Task statement - Search for the word "week" in the entries. Each line that holds it should be copied.

[Stored data entries]
------------------------------------------------------------------------
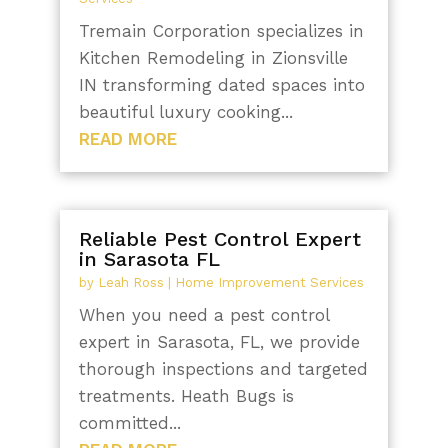
Tremain Corporation specializes in
Kitchen Remodeling in Zionsville
IN transforming dated spaces into
beautiful luxury cooking...
READ MORE
Reliable Pest Control Expert
in Sarasota FL
by
Leah Ross
|
Home Improvement Services
When you need a pest control
expert in Sarasota, FL, we provide
thorough inspections and targeted
treatments. Heath Bugs is
committed...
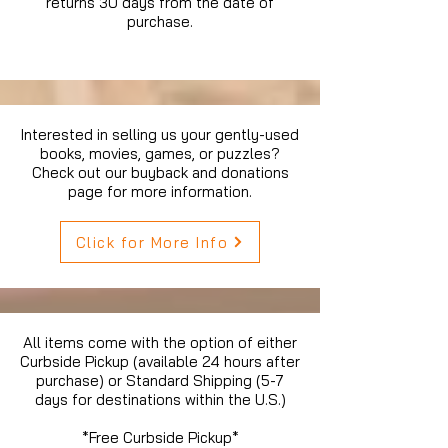
returns 30 days from the date of
purchase.
Interested in selling us your gently-used
books, movies, games, or puzzles?
Check out our buyback and donations
page for more information.
Click for More Info
All items come with the option of either
Curbside Pickup (available 24 hours after
purchase) or Standard Shipping (5-7
days for destinations within the U.S.)
*Free Curbside Pickup*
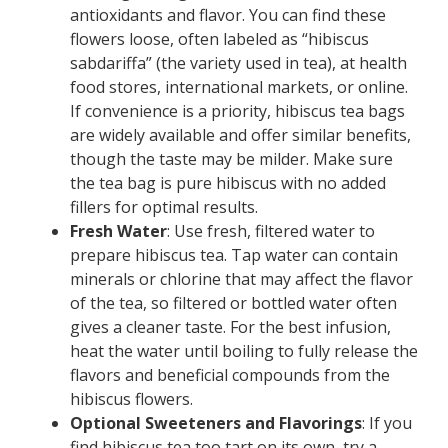
antioxidants and flavor. You can find these
flowers loose, often labeled as “hibiscus
sabdariffa” (the variety used in tea), at health
food stores, international markets, or online.
If convenience is a priority, hibiscus tea bags
are widely available and offer similar benefits,
though the taste may be milder. Make sure
the tea bag is pure hibiscus with no added
fillers for optimal results.
Fresh Water
: Use fresh, filtered water to
prepare hibiscus tea. Tap water can contain
minerals or chlorine that may affect the flavor
of the tea, so filtered or bottled water often
gives a cleaner taste. For the best infusion,
heat the water until boiling to fully release the
flavors and beneficial compounds from the
hibiscus flowers.
Optional Sweeteners and Flavorings
: If you
find hibiscus tea too tart on its own, try a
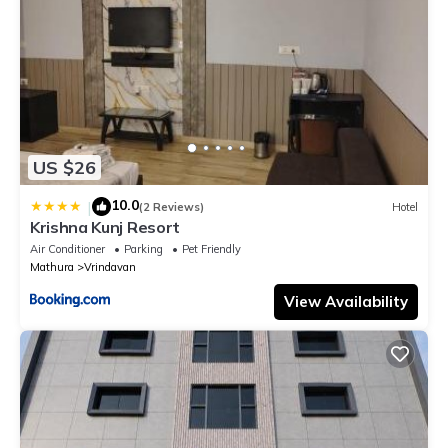
US $26
10.0
|
(2 Reviews)
Hotel
Krishna Kunj Resort
Air Conditioner
Parking
Pet Friendly
Mathura
Vrindavan
View Availability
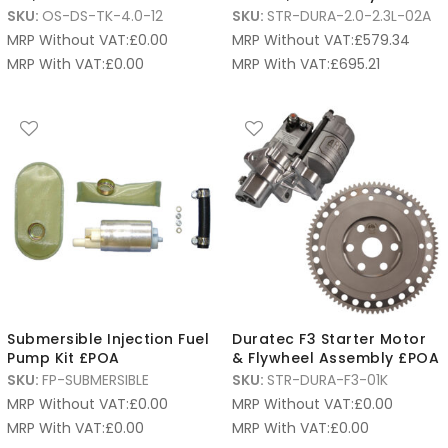
SKU:
OS-DS-TK-4.0-12
SKU:
STR-DURA-2.0-2.3L-02A
MRP Without VAT:
£
0.00
MRP Without VAT:
£
579.34
MRP With VAT:
£
0.00
MRP With VAT:
£
695.21
Submersible Injection Fuel
Duratec F3 Starter Motor
Pump Kit £POA
& Flywheel Assembly £POA
SKU:
FP-SUBMERSIBLE
SKU:
STR-DURA-F3-01K
MRP Without VAT:
£
0.00
MRP Without VAT:
£
0.00
MRP With VAT:
£
0.00
MRP With VAT:
£
0.00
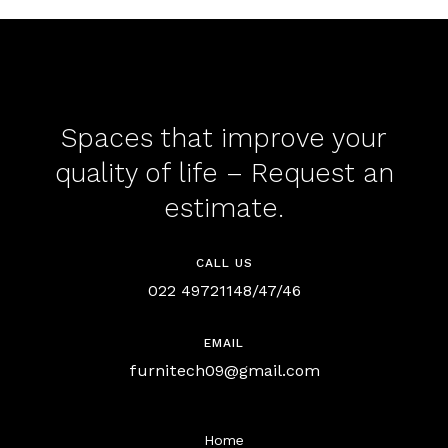
Spaces that improve your
quality of life – Request an
estimate.
CALL US
022 49721148/47/46
EMAIL
furnitech09@gmail.com
Home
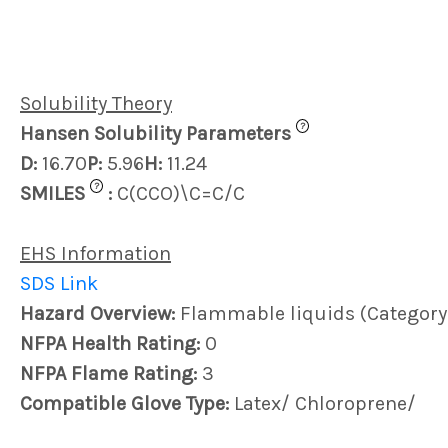
Solubility Theory
?
Hansen Solubility Parameters
D:
16.70
P:
5.96
H:
11.24
?
SMILES
:
C(CCO)\C=C/C
EHS Information
SDS Link
Hazard Overview:
Flammable liquids (Category
NFPA Health Rating:
0
NFPA Flame Rating:
3
Compatible Glove Type:
Latex/ Chloroprene/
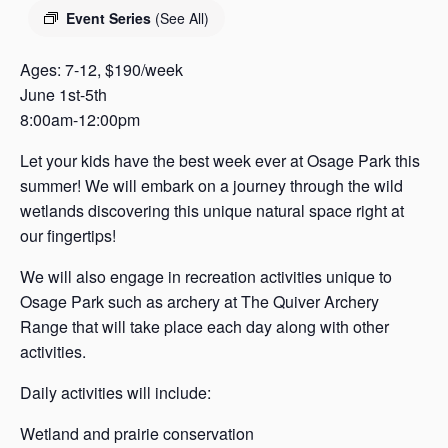
s
Event Series
(See All)
a
s
Ages: 7-12, $190/week
June 1st-5th
8:00am-12:00pm
Let your kids have the best week ever at Osage Park this
summer! We will embark on a journey through the wild
wetlands discovering this unique natural space right at
our fingertips!
We will also engage in recreation activities unique to
Osage Park such as archery at The Quiver Archery
Range that will take place each day along with other
activities.
Daily activities will include:
Wetland and prairie conservation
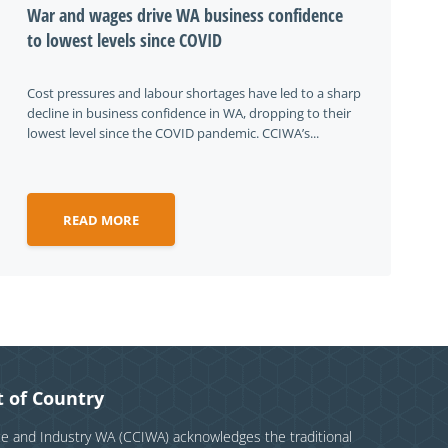
War and wages drive WA business confidence
to lowest levels since COVID
Cost pressures and labour shortages have led to a sharp
decline in business confidence in WA, dropping to their
lowest level since the COVID pandemic. CCIWA’s...
READ MORE
 of Country
and Industry WA (CCIWA) acknowledges the traditional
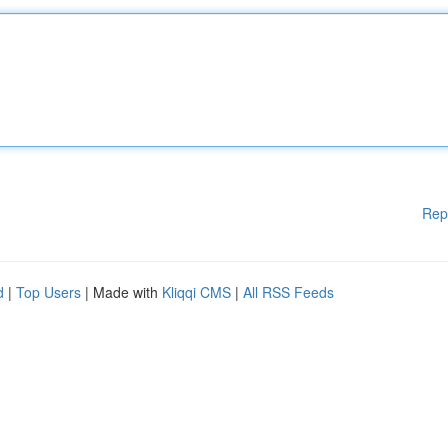
Rep
d
|
Top Users
| Made with
Kliqqi CMS
|
All RSS Feeds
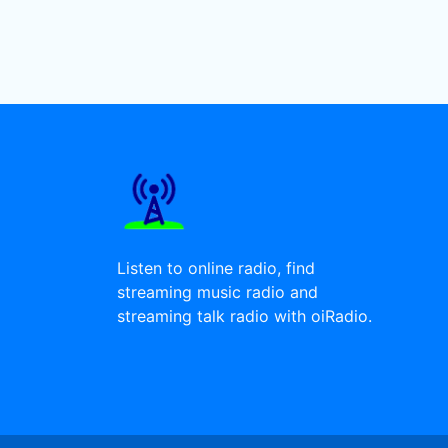
Listen to online radio, find
streaming music radio and
streaming talk radio with oiRadio.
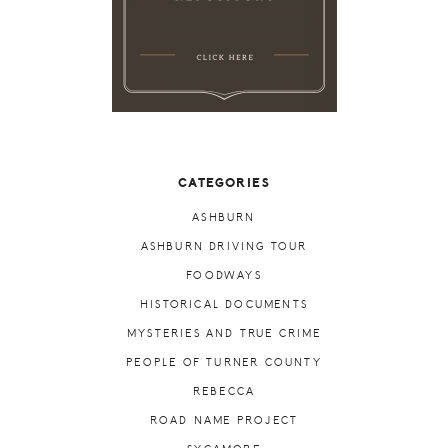
CATEGORIES
ASHBURN
ASHBURN DRIVING TOUR
FOODWAYS
HISTORICAL DOCUMENTS
MYSTERIES AND TRUE CRIME
PEOPLE OF TURNER COUNTY
REBECCA
ROAD NAME PROJECT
------------------------------------------------------------------------
Task solution -
Ages: 7-12, $190/week
Let your kids have the best week ever at Osage Park this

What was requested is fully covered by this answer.